Club Grow President Ryan Brode is glad she did. An avid gardener since boyhood, Ryan joined Club Grow immediately upon coming to SMC to study environmental science. He enjoys recruiting budding gardeners to the cause.

“I love gardening and what it does to help people and give back to the community,” Ryan says, referring to the food donations as well as to what gardening teaches people about environmentalism. “It’s also about the joy of watching things grow and the satisfaction of being able to eat food that you’ve grown yourself.”

The avid cook says his favorite thing to grow is probably tomatoes. “They are very universal, and you can make sauces, soups, sandwiches and a lot of different things with tomatoes,” he notes.

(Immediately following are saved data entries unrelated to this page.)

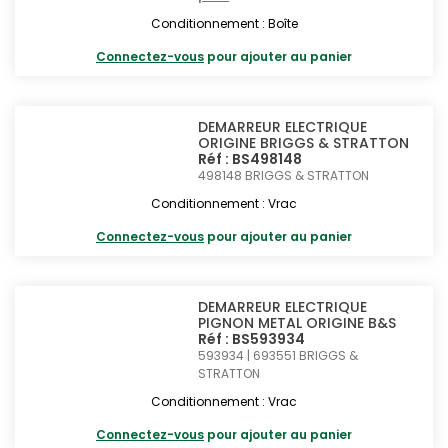
Conditionnement : Boîte
Connectez-vous
pour ajouter au panier
DEMARREUR ELECTRIQUE
ORIGINE BRIGGS & STRATTON
Réf : BS498148
498148
BRIGGS & STRATTON
Conditionnement : Vrac
Connectez-vous
pour ajouter au panier
DEMARREUR ELECTRIQUE
PIGNON METAL ORIGINE B&S
Réf : BS593934
593934 | 693551
BRIGGS &
STRATTON
Conditionnement : Vrac
Connectez-vous
pour ajouter au panier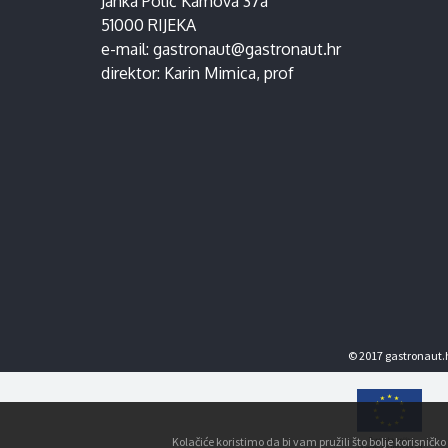
Janka Polić Kamova 37a
51000 RIJEKA
e-mail:
gastronaut@gastronaut.hr
direktor:
Karin Mimica
, prof
© 2017 gastronaut.h
Kolačiće koristimo da bi vam pružili što bolje korisnič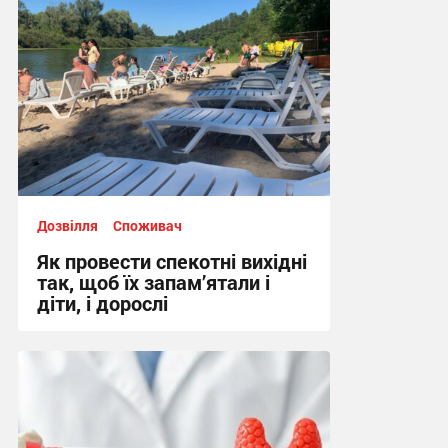
Дозвілля
Споживач
Як провести спекотні вихідні
так, щоб їх запам’ятали і
діти, і дорослі
10:02, 6.08.2026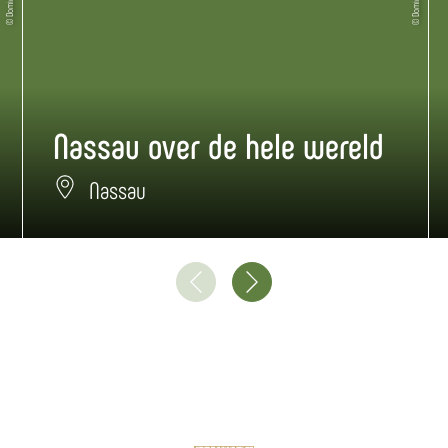
Nassau over de hele wereld
Nassau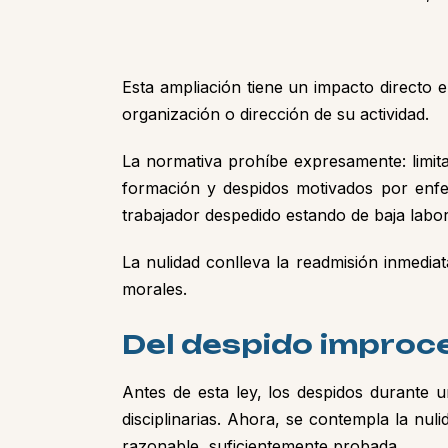
Esta ampliación tiene un impacto directo e
organización o dirección de su actividad.
La normativa prohíbe expresamente: limit
formación y despidos motivados por enfe
trabajador despedido estando de baja labor
La nulidad conlleva la readmisión inmedia
morales.
Del despido improce
Antes de esta ley, los despidos durante u
disciplinarias. Ahora, se contempla la nu
razonable, suficientemente probada.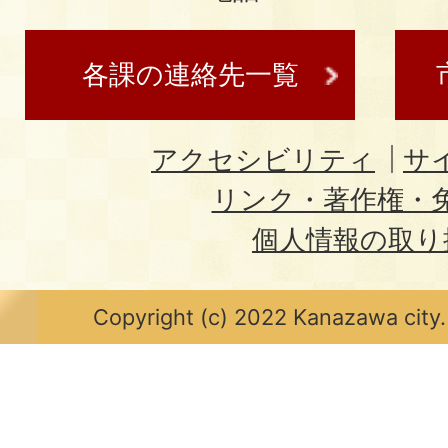
各課の連絡先一覧
アクセシビリティ
サ
リンク・著作権・
個人情報の取り
Copyright (c) 2022 Kanazawa city.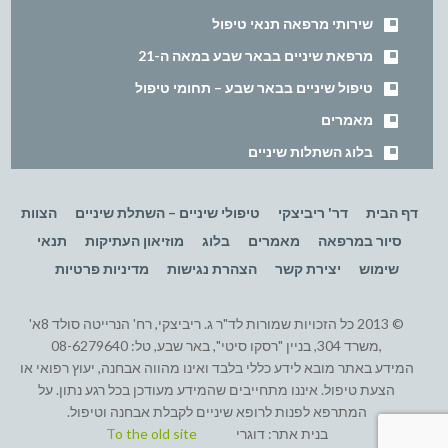
שירותי מרפאה תנאי טיפול
מרפאת שיניים בבאר שבע במאה ה-21
טיפול שיניים בבאר שבע – תחומי טיפול
מאמרים
בלוג השתלות שיניים
דף הבית
דר' ריביצקי
טיפולי שיניים – השתלת שיניים
הצוות
סיור במרפאה
מאמרים
בלוג
מוזיאון העתיקות
תנאי
שימוש
יצירת קשר
הצהרת נגישות
מדיניות פרטיות
© 2013 כל הזכויות שמורות לד"ר ג. ריביצקי, רח' הנרייטה סולד 8א'
,משרד 304, בניין "רסקו סיטי", באר שבע, טל: 08-6279640
המידע באתר מובא לידע כללי בלבד ואינו מהווה אבחנה, יעוץ רפואי או
הצעת טיפול. איננו מתחייבים שהמידע מעודכן בכל רגע נתון. על
המתרפא לפנות לרופא שיניים לקבלת אבחנה וטיפול.
בנית אתר:
דוגרי
To the old site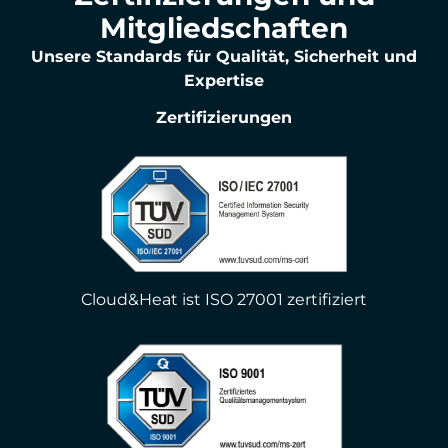
Mitgliedschaften
Unsere Standards für Qualität, Sicherheit und
Expertise
Zertifizierungen
Cloud&Heat ist ISO 27001 zertifiziert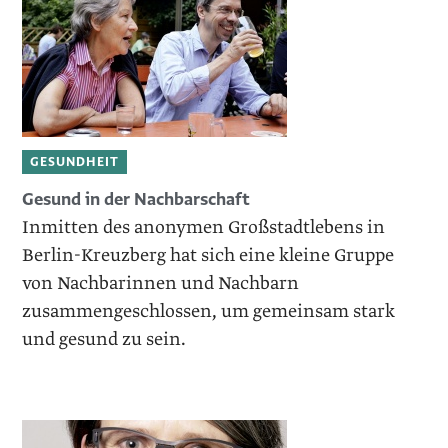
GESUNDHEIT
Gesund in der Nachbarschaft
Inmitten des anonymen Großstadtlebens in
Berlin-Kreuzberg hat sich eine kleine Gruppe
von Nachbarinnen und Nachbarn
zusammengeschlossen, um gemeinsam stark
und gesund zu sein.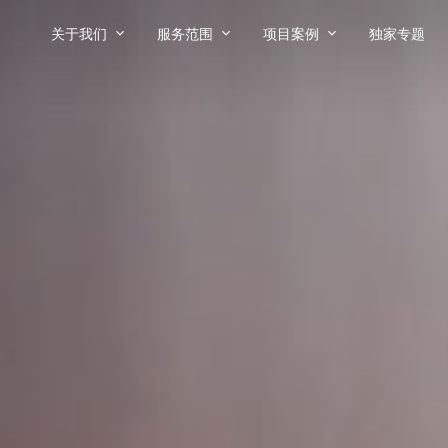
关于我们
服务范围
项目案例
独家专题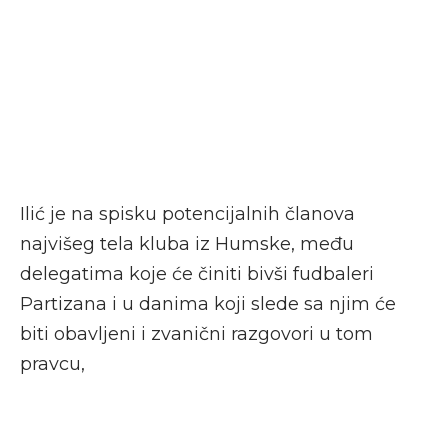
Ilić je na spisku potencijalnih članova
najvišeg tela kluba iz Humske, među
delegatima koje će činiti bivši fudbaleri
Partizana i u danima koji slede sa njim će
biti obavljeni i zvanični razgovori u tom
pravcu,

He also enjoys sharing his blossoming knowledge, much of which he has learned from Daniela. “It’s exciting working with her,” he says, “because I’m always learning new things.” Before taking part in the learning garden under Daniela’s mentorship, he admits that a lot of his gardening know-how came from “trial and error.”

Planting Seeds

Daniela is passionate about teaching SMC students about the joys and benefits of cultivating your own food. “I think a lot of people tend not to pick vegetables as their first choice when they dine out or go grocery shopping,” she says. “But when you have this big head of lettuce that you planted as a little seed, there’s a feeling of ownership that changes your relationship with food.”

Instilling this appreciation in young people is especially gratifying, according to Daniela. “I see in kids who might otherwise never touch broccoli, kale or a raw carrot that when they grow and pick it, they all eat their vegetables,” she says. “It’s like a miracle.”

It’s also fun, adds Ryan, who plans to transfer to continue his studies on his way to a career in environmental engineering or development. “We make friends and have a good time,” he says. “Because who doesn’t love a garden party?”